Surely there is something very uplifting about a bowl of noodles. I have no idea if this recipe has any resemblance to noodles from Singapore, as the closest I have eaten to an authentic plate of Singapore Noodles is from the local takeaway. However as far as raw noodles go, it is a pretty good match for those from my local takeaway and everyone I have ever made this dish for is very happy with it. It is certainly one of my favourite quick go-to meals for convenience or if I want to convince anyone that you don’t need to resort to a stir-fry to get all the flavour of one.
The recipe uses kelp noodles which look and taste like Chinese glass noodles. Kelp noodles absorb any dressing that you want to add. These noodles are made from only kelp (a sea vegetable) and sodium alginate (sodium salt extracted from a brown seaweed). Actually these noodles are best eaten raw, and are fat free, gluten free and low in carbohydrates. The brand I use is from Sea Tangle.
PRO CHEF TIPS
The secret to making this as luscious as possible is to massage the kelp noodles with the dressing for at least 5 minutes. Then add in all the other ingredients and give it a quick mix through so they are coated by the dressing. Leave it for a few minutes – better still for an hour, but we are not talking precision timing here.
If you can’t get hold of kelp noodles then instead you could use a spiralised butternut squash or courgette (zucchini).
A word on curry powder. The quality of your curry powder, as with the quality of all your ingredients, is everything. I use the Medium Madras Curry Powder from Cotswold Health. It has taken 20 years to find this curry powder. In my opinion, it’s the best one.

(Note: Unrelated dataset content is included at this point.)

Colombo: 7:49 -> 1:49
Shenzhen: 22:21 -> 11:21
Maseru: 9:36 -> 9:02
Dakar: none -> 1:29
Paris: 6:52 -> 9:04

1 packet of kelp noodles (340g bag)
A pinch of bicarbonate of soda
1 carrot, peeled
4 baby sweet corn, sliced
4 sugar snap peas, sliced
4 mushrooms, finely chopped
1/2 red pepper, julienned
1 spring onion, sliced
2 tablespoons chopped coriander leaf
3 tablespoons tamari
2 tablespoons rice wine vinegar
1 tablespoon sesame oil
1 tablespoon pumpkin seed oil
1/2 teaspoon grated garlic
1/2 teaspoon grated ginger
1 tablespoon and 1 tsp curry powder
1 teaspoon fresh red chilli, finely sliced
To prepare the kelp noodles, soak them in warm water with a pinch of bicarbonate of soda for an hour or two until they soften. Rinse the noodles well under cold running water and leave in a colander to drain.
In a bowl, whisk together all the dressing ingredients. Massage the dressing into the noodles until the noodles are well covered in the dressing. Leave to marinade for at least five minutes.
Using a vegetable peeler, make long ribbons from the carrot. Add the carrot ribbons and the remaining ingredients to the noodles. Combine well with the noodles before serving.